»»

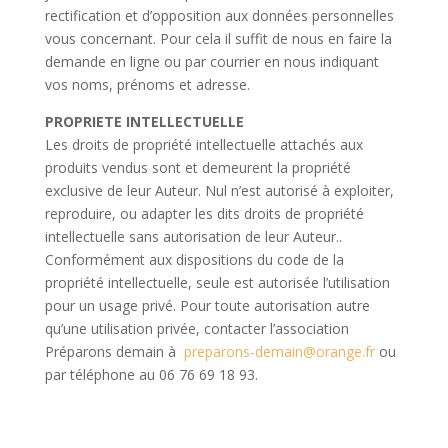
rectification et d’opposition aux données personnelles
vous concernant. Pour cela il suffit de nous en faire la
demande en ligne ou par courrier en nous indiquant
vos noms, prénoms et adresse.
PROPRIETE INTELLECTUELLE
Les droits de propriété intellectuelle attachés aux
produits vendus sont et demeurent la propriété
exclusive de leur Auteur. Nul n’est autorisé à exploiter,
reproduire, ou adapter les dits droits de propriété
intellectuelle sans autorisation de leur Auteur..
Conformément aux dispositions du code de la
propriété intellectuelle, seule est autorisée l’utilisation
pour un usage privé. Pour toute autorisation autre
qu’une utilisation privée, contacter l’association
Préparons demain à
preparons-demain@orange.fr
ou
par téléphone au 06 76 69 18 93.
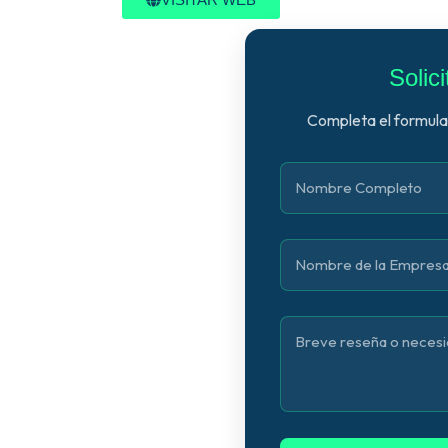
Solic
Completa el formular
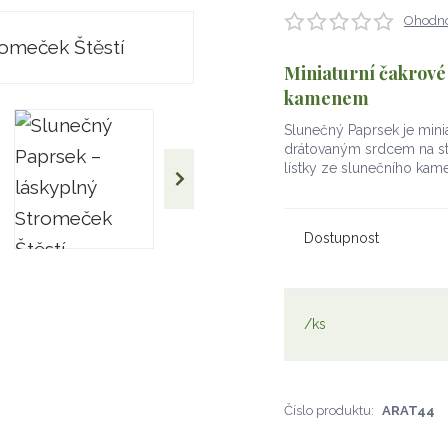
Ohodno
Miniaturní čakrové
kamenem
Slunečný Paprsek je minia
drátovaným srdcem na sto
lístky ze slunečního ka
Dostupnost
/
ks
Číslo produktu:
ARAT44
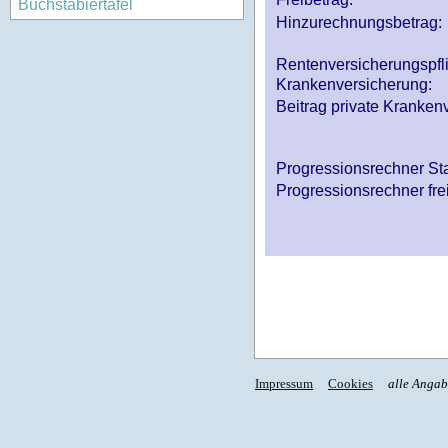
Buchstabiertafel
Hinzurechnungsbetrag:
Rentenversicherungspfl
Krankenversicherung:
Beitrag private Krankenv
Progressionsrechner St
Progressionsrechner fre
Impressum
Cookies
alle Anga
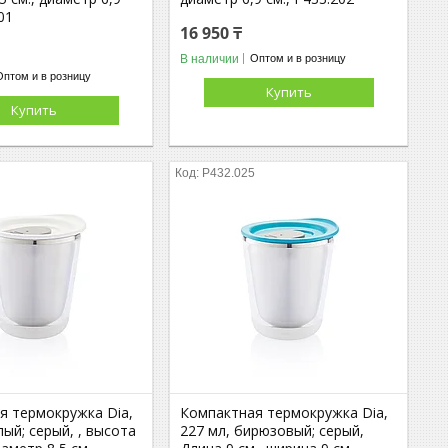
01
16 950 ₸
В наличии
Оптом и в розницу
Оптом и в розницу
Купить
Купить
3
P432.025
я термокружка Dia,
Компактная термокружка Dia,
лый; серый, , высота
227 мл, бирюзовый; серый,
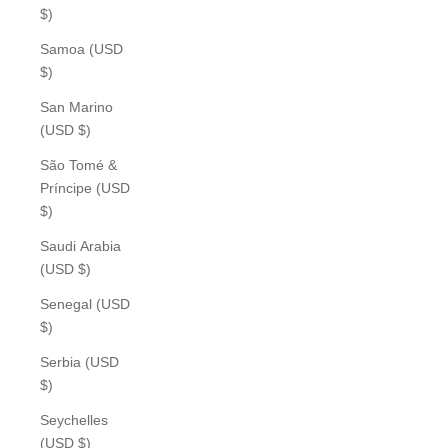
$)
Samoa (USD
$)
San Marino
(USD $)
São Tomé &
Príncipe (USD
$)
Saudi Arabia
(USD $)
Senegal (USD
$)
Serbia (USD
$)
Seychelles
(USD $)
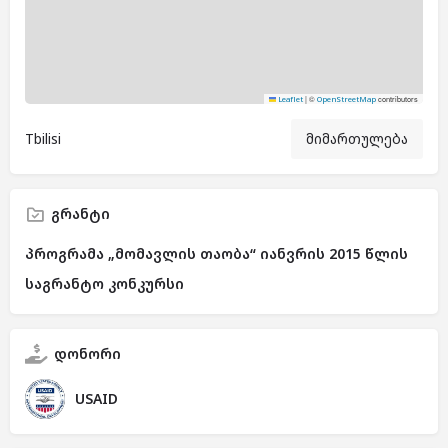
|
©
contributors
Leaflet
OpenStreetMap
Tbilisi
მიმართულება
გრანტი
პროგრამა „მომავლის თაობა“ იანვრის 2015 წლის
საგრანტო კონკურსი
დონორი
USAID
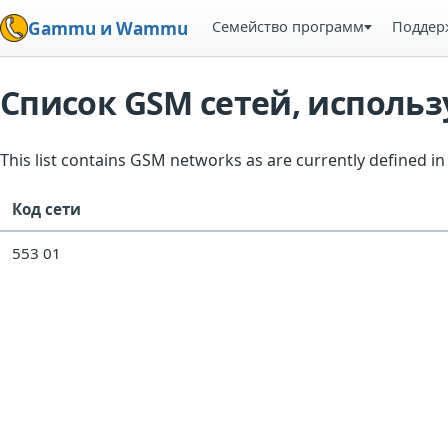
Семейство программ
Поддер
Gammu и Wammu
Список GSM сетей, испол
This list contains GSM networks as are currently defined 
Код сети
553 01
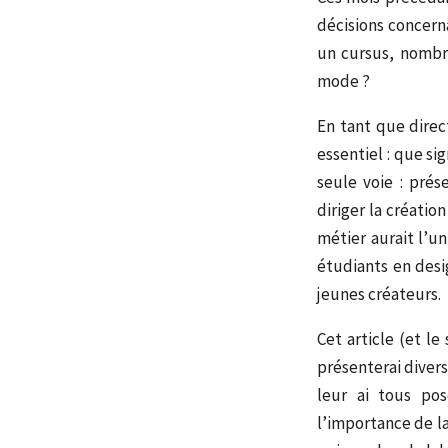
décisions concerna
un cursus, nombr
mode ?
En tant que direc
essentiel : que si
seule voie : pré
diriger la créati
métier aurait l’un
étudiants en des
jeunes créateurs.
Cet article (et le
présenterai divers
leur ai tous po
l’importance de la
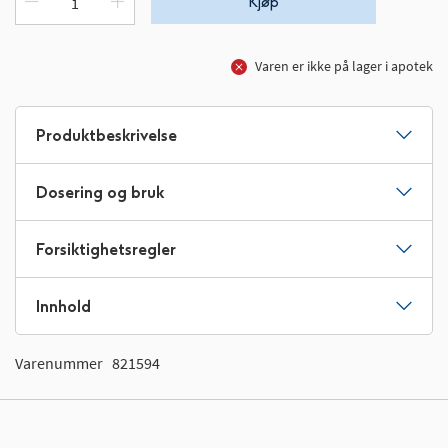
Kjøp
Varen er ikke på lager i apotek
Produktbeskrivelse
Dosering og bruk
Forsiktighetsregler
Innhold
Varenummer
821594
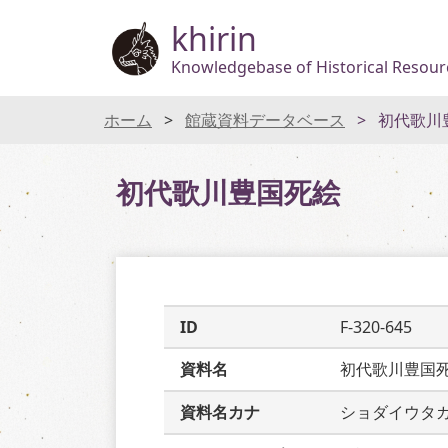
khirin
Knowledgebase of Historical Resourc
ホーム
館蔵資料データベース
初代歌川
初代歌川豊国死絵
ID
F-320-645
資料名
初代歌川豊国
資料名カナ
ショダイウタ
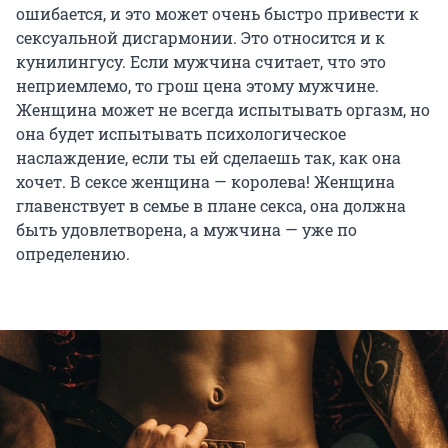
ошибается, и это может очень быстро привести к
сексуальной дисгармонии. Это относится и к
кунилингусу. Если мужчина считает, что это
неприемлемо, то грош цена этому мужчине.
Женщина может не всегда испытывать оргазм, но
она будет испытывать психологическое
наслаждение, если ты ей сделаешь так, как она
хочет. В сексе женщина — королева! Женщина
главенствует в семье в плане секса, она должна
быть удовлетворена, а мужчина — уже по
определению.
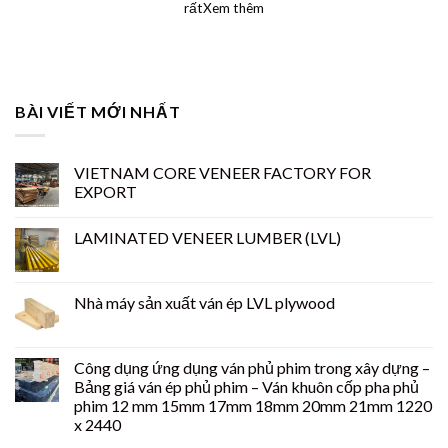
rấtXem thêm
BÀI VIẾT MỚI NHẤT
VIETNAM CORE VENEER FACTORY FOR
EXPORT
LAMINATED VENEER LUMBER (LVL)
Nhà máy sản xuất ván ép LVL plywood
Công dụng ứng dụng ván phủ phim trong xây dựng –
Bảng giá ván ép phủ phim – Ván khuôn cốp pha phủ
phim 12 mm 15mm 17mm 18mm 20mm 21mm 1220
x 2440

««

*EXERCISE GOAL*
Set aside each line above that includes the string "Женщина" and report it.

*WRITTEN REPLY*
Женщина может не всегда испытывать оргазм, но
хочет. В сексе женщина — королева! Женщина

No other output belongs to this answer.